Tuesday, March 29. 2011
League of Fans’ Response to NCAA Rebuttal
In a rebuttal to the League of Fans’ initiative to eliminate athletic scholarships for big collegiate sports in favor of need-based financial aid, the NCAA said an athlete who receives an athletic scholarship is “just like any other student on campus who receives a merit-based scholarship.”
That assertion is unsupportable. Consider just a few reasons why:
Athletes receiving athletic stipends from universities are clearly in a “pay for play” contractual arrangement. Moreover, coaches can “fire” athletes – revoke their scholarships – for athletic performances they deem below par (or even due to injury!). This holds true even if the athlete in question is doing outstanding work in the classroom. What other scholarship students on campus get the boot if their academic performance is excellent? Given the terms of the athletic scholarship, athletics – not education – naturally becomes the first priority for athletes on scholarship or they risk losing their financial aid.
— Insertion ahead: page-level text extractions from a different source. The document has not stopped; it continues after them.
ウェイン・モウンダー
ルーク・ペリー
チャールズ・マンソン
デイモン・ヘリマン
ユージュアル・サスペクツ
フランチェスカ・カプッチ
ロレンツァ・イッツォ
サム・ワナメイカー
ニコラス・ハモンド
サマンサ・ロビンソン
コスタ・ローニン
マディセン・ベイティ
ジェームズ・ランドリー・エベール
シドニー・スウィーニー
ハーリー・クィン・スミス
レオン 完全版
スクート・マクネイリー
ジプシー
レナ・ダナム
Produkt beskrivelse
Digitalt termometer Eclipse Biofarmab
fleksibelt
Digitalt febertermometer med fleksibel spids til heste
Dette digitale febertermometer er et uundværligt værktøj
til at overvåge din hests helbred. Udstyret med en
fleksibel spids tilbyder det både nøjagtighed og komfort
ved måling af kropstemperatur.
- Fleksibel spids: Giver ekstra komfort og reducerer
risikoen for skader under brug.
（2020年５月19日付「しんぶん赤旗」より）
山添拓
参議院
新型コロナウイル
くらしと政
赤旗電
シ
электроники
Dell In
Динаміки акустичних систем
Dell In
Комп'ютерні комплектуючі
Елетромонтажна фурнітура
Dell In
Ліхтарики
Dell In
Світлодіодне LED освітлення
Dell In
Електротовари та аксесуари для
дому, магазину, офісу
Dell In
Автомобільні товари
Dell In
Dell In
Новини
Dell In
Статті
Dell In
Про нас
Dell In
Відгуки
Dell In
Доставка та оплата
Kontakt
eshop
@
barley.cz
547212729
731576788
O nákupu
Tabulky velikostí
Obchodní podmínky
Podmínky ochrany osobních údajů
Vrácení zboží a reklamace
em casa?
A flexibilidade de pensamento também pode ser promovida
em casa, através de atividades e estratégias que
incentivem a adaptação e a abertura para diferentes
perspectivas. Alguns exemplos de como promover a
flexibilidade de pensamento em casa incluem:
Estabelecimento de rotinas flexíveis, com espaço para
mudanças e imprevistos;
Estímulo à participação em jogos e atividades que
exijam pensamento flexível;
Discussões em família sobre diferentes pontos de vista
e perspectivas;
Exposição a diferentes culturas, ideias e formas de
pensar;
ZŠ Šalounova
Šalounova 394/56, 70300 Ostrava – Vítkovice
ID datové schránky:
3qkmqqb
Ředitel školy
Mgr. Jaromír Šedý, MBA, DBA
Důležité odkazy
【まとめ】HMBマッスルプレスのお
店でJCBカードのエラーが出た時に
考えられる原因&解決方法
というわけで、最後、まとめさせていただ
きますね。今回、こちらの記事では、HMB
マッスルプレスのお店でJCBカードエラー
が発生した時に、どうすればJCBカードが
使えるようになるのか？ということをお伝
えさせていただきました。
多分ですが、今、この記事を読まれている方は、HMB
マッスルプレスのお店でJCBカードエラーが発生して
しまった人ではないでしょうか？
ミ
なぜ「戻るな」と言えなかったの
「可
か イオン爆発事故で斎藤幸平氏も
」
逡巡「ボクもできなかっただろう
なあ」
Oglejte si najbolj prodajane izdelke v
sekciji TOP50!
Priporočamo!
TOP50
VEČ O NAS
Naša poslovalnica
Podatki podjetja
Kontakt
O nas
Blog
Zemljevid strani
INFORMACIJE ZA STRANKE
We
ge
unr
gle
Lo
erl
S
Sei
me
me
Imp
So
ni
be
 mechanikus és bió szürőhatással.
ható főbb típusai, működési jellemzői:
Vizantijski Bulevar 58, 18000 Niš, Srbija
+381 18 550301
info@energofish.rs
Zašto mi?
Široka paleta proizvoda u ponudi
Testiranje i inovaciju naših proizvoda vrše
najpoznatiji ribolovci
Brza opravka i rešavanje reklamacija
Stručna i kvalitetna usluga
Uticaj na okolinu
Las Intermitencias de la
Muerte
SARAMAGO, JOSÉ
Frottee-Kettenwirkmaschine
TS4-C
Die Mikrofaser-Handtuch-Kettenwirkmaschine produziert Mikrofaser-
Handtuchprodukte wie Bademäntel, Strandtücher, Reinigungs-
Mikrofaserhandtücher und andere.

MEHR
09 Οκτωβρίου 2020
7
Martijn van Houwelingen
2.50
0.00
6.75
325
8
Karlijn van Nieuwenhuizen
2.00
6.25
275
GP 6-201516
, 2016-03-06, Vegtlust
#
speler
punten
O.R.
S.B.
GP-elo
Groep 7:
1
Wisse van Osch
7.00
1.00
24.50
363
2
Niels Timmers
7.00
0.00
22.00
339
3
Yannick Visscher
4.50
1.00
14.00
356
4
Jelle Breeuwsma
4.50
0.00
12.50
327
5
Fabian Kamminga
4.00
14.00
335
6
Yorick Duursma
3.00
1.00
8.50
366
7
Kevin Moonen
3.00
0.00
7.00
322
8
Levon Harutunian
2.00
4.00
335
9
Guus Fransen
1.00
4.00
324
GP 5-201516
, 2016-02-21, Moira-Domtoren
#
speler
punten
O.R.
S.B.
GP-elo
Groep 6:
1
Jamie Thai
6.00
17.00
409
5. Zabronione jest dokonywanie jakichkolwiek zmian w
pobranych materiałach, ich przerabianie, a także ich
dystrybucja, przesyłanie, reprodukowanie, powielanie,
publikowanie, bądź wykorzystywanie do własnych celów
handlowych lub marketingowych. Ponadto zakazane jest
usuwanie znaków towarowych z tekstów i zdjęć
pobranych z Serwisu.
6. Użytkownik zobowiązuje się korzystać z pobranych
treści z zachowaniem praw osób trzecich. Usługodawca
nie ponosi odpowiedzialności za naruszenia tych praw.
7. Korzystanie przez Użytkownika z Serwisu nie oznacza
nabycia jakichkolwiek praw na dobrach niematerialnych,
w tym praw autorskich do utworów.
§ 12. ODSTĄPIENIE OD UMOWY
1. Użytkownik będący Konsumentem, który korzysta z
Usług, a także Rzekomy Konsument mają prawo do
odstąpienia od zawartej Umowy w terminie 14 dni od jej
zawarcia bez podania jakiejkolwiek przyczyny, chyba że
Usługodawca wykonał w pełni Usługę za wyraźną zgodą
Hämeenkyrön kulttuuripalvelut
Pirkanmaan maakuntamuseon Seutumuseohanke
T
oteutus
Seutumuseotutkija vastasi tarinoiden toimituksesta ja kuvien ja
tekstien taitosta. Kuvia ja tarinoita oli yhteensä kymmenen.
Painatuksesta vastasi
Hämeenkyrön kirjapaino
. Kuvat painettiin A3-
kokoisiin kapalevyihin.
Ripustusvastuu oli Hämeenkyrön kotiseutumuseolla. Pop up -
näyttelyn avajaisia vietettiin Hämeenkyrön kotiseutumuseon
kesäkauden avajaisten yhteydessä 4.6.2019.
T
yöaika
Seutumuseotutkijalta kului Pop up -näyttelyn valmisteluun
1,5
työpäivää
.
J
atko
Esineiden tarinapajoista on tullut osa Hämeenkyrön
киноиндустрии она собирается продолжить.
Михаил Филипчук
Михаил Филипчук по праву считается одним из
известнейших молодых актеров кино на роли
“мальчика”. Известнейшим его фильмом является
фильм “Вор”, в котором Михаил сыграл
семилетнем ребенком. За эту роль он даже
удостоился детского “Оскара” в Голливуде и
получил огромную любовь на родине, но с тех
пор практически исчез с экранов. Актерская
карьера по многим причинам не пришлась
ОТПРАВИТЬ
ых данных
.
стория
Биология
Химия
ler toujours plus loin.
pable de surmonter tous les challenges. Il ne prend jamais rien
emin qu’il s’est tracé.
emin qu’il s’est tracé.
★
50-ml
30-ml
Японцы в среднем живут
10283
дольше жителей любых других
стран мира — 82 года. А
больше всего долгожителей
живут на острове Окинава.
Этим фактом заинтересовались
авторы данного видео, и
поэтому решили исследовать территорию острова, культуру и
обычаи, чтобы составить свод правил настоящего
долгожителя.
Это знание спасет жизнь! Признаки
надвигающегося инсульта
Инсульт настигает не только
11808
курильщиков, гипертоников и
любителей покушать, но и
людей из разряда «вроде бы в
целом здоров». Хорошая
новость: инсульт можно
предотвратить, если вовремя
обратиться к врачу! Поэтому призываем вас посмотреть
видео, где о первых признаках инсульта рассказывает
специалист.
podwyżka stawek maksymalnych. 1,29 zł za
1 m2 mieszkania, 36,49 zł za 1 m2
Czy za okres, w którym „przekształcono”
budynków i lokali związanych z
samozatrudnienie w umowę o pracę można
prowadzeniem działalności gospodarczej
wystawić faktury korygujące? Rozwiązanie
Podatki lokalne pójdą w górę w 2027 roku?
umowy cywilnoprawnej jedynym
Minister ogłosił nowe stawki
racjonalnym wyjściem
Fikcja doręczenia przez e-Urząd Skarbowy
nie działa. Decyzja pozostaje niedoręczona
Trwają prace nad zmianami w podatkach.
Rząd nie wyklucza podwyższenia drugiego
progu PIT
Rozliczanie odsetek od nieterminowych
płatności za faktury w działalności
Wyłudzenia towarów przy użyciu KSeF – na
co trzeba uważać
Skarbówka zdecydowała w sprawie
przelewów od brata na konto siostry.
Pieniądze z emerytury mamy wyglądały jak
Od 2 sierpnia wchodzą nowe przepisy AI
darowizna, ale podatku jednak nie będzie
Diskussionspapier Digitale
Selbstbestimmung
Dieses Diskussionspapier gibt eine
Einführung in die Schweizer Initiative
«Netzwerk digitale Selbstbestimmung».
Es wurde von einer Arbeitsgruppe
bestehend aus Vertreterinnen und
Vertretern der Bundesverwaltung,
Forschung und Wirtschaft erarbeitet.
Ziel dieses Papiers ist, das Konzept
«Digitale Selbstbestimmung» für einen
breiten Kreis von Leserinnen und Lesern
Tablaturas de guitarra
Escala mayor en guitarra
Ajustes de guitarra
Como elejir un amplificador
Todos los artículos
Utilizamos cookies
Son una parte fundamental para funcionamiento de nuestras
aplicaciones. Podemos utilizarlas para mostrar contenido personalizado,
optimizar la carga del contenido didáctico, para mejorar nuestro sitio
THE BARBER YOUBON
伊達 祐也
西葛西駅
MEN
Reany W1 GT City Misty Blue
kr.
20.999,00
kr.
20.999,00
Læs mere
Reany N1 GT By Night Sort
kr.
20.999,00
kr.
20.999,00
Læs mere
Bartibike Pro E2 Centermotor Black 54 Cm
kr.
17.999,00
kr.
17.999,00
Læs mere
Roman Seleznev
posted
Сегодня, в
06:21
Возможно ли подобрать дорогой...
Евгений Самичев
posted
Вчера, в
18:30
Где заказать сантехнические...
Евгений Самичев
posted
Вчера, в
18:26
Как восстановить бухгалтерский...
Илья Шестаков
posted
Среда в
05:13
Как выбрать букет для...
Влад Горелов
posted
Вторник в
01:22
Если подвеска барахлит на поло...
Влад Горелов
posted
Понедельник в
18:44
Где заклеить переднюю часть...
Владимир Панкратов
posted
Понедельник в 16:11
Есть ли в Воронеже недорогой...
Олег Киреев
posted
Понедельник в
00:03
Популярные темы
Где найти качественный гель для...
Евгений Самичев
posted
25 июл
Coaches control the lives of scholarship athletes in a way that is much different than for any other students on campus. Not only do coaches determine if their athletes will keep their scholarship or not, they control where their athletes live, what they’ll eat, when they’ll eat, often what courses they’ll take — and when they’ll take them, and what campus activities, if any, they’ll be allowed to take part in. Athletes in a need-based financial aid system would be able to enjoy a much more normal college experience.
Unlike the vast majority of other students on campus, athletes are regularly given “special admissions” to our nation’s colleges and universities despite falling short of their school’s minimum admission requirements (i.e., grade point average and SAT scores). (Note: The League of Fans believes such “special admissions” for athletes undermine academic integrity and should be disallowed.)
Let’s be honest here for once NCAA. Athletic scholarships aren’t about getting athletes the best education; they’re about trying to put the best football and basketball teams together.
Look, we aren’t against intercollegiate athletics. In fact, we love college sports, at least the kind that involve amateurs and real students – like today’s Division III programs and the Ivy League schools that compete at the Division I level. Our purpose is simply to bring some integrity back to colleges and universities and return the original intent of college athletics: real students interested in making sports part of their overall educational experience while on campus.
It’s a little known fact today, but from 1906, when the NCAA was founded, until 1957, when the organization sold its collective soul and allowed athletic stipends, the NCAA strictly forbade athletic scholarships, seeing them as “pay for play.” According to the NCAA’s original constitution and founding principles, violations of amateurism included “the offering of inducements to players to enter colleges or universities because of their athletic abilities …”
An unfortunate side effect of the professionalization we see in college athletics is that this trend toward the professionalization of young athletes has filtered down to the high school and youth sports levels. The primary reason for this troublesome trend is the time, energy, and money parents, coaches and young athletes put into the quest for an extremely elusive athletic scholarship. Sadly, the over-the-top focus on potential athletic scholarships is warping the ideals and values of high school and youth sports programs.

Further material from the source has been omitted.